### Problem details
Leave the pictures out and write out exactly the lines from the top of the entries through the line containing "Para ello, las grancanarias han trabajo duro".

### Provided material
>>>

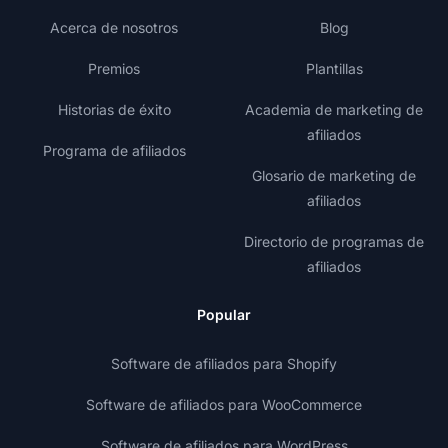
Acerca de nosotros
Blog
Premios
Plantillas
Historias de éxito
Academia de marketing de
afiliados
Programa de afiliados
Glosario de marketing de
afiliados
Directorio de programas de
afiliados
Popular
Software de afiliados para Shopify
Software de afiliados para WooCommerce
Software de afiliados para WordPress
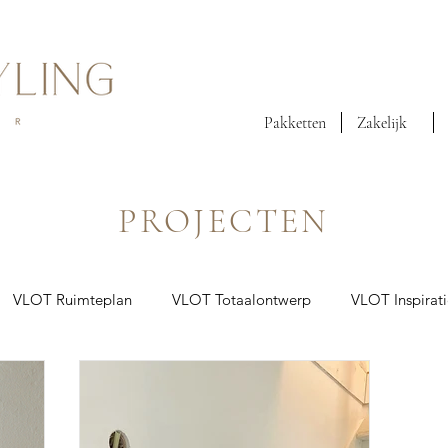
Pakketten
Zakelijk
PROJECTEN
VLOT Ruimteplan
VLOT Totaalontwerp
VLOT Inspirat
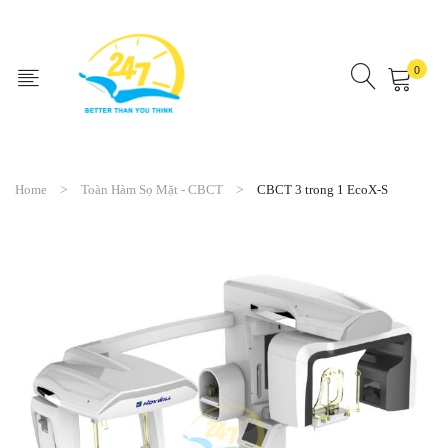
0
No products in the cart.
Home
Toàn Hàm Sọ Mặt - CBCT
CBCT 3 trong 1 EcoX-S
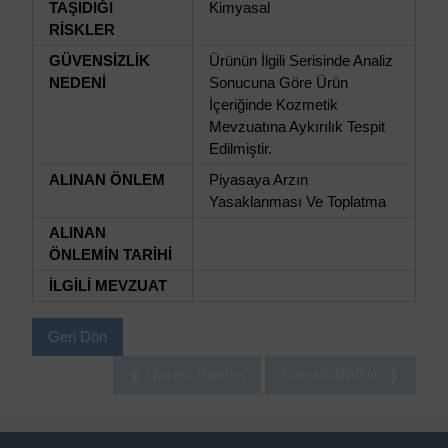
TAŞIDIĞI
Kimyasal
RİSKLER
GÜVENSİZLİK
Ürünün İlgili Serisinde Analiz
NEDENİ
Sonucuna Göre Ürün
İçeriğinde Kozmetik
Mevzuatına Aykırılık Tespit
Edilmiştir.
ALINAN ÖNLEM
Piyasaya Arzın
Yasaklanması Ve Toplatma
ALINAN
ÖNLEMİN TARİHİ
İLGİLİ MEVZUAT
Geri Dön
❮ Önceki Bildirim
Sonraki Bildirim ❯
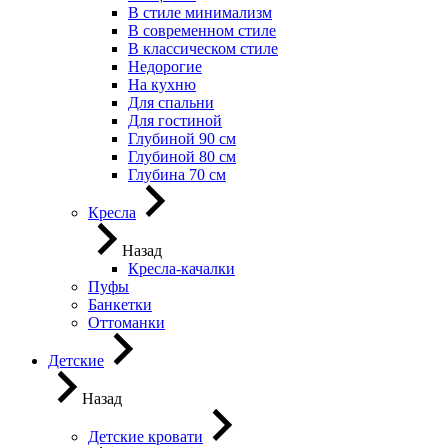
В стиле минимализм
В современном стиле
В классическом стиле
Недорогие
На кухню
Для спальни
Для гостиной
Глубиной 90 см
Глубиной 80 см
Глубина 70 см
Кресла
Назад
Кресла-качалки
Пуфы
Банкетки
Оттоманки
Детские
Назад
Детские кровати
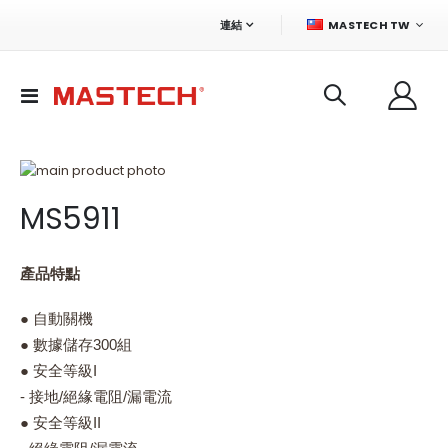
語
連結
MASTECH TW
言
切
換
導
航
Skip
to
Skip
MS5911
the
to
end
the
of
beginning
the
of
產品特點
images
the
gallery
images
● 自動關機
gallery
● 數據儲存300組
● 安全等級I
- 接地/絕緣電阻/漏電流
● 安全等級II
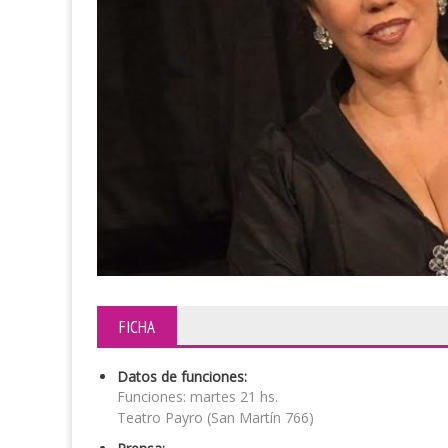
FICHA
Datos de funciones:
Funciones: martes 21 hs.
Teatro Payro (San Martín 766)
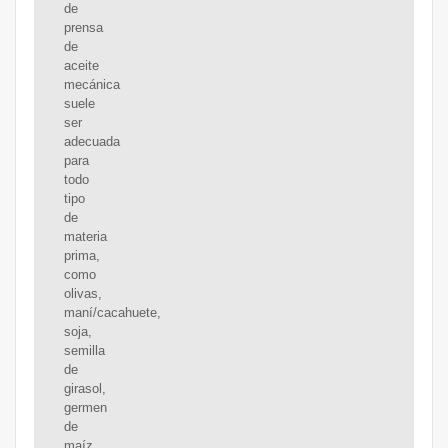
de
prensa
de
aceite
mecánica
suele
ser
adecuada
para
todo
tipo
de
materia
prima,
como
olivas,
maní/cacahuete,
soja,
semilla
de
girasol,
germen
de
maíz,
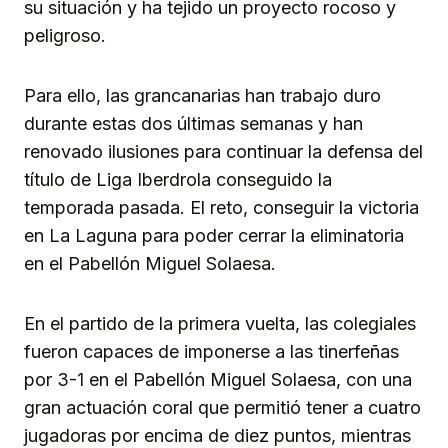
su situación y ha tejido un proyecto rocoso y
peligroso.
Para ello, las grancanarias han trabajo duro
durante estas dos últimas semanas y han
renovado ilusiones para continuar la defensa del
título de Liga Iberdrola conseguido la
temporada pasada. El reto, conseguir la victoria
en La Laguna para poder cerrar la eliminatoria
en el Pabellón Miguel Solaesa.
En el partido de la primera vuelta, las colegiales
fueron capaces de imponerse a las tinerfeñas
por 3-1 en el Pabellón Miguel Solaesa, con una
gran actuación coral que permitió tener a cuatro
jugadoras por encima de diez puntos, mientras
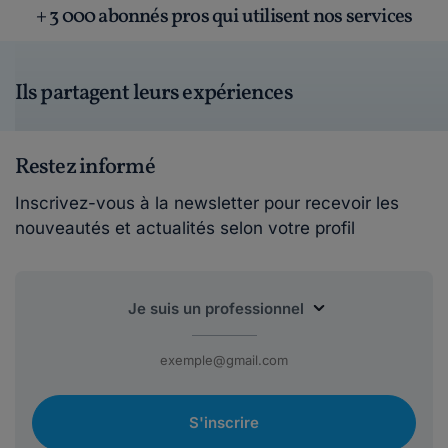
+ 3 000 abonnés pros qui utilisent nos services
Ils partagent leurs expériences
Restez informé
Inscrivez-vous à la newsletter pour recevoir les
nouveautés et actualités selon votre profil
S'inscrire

<<<

### Solution
Acerca de nosotros
Blog
Premios
Plantillas
Historias de éxito
Academia de marketing de
afiliados
Programa de afiliados
Glosario de marketing de
afiliados
Directorio de programas de
afiliados
Popular
Software de afiliados para Shopify
Software de afiliados para WooCommerce
Software de afiliados para WordPress
Pakketten
Zakelijk
PROJECTEN
VLOT Ruimteplan
VLOT Totaalontwerp
VLOT Inspirat
0
No products in the cart.
Home
Toàn Hàm Sọ Mặt - CBCT
CBCT 3 trong 1 EcoX-S
TAŞIDIĞI
Kimyasal
RİSKLER
GÜVENSİZLİK
Ürünün İlgili Serisinde Analiz
NEDENİ
Sonucuna Göre Ürün
İçeriğinde Kozmetik
Mevzuatına Aykırılık Tespit
Edilmiştir.
ALINAN ÖNLEM
Piyasaya Arzın
Yasaklanması Ve Toplatma
ALINAN
ÖNLEMİN TARİHİ
İLGİLİ MEVZUAT
Geri Dön
❮ Önceki Bildirim
Sonraki Bildirim ❯
В стиле минимализм
В современном стиле
В классическом стиле
Недорогие
На кухню
Для спальни
Для гостиной
Глубиной 90 см
Глубиной 80 см
Глубина 70 см
Кресла
Назад
Кресла-качалки
Пуфы
Банкетки
Оттоманки
Детские
Назад
Детские кровати
語
連結
MASTECH TW
言
切
換
導
航
Skip
to
Skip
MS5911
the
to
end
the
of
beginning
the
of
產品特點
images
the
gallery
images
● 自動關機
gallery
● 數據儲存300組
● 安全等級I
- 接地/絕緣電阻/漏電流
● 安全等級II
FICHA
Datos de funciones:
Funciones: martes 21 hs.
Teatro Payro (San Martín 766)
de
prensa
de
aceite
mecánica
suele
ser
adecuada
para
todo
tipo
de
materia
prima,
como
olivas,
maní/cacahuete,
soja,
semilla
de
girasol,
germen
de
maíz,
su situación y ha tejido un proyecto rocoso y
peligroso.
Para ello, las grancanarias han trabajo duro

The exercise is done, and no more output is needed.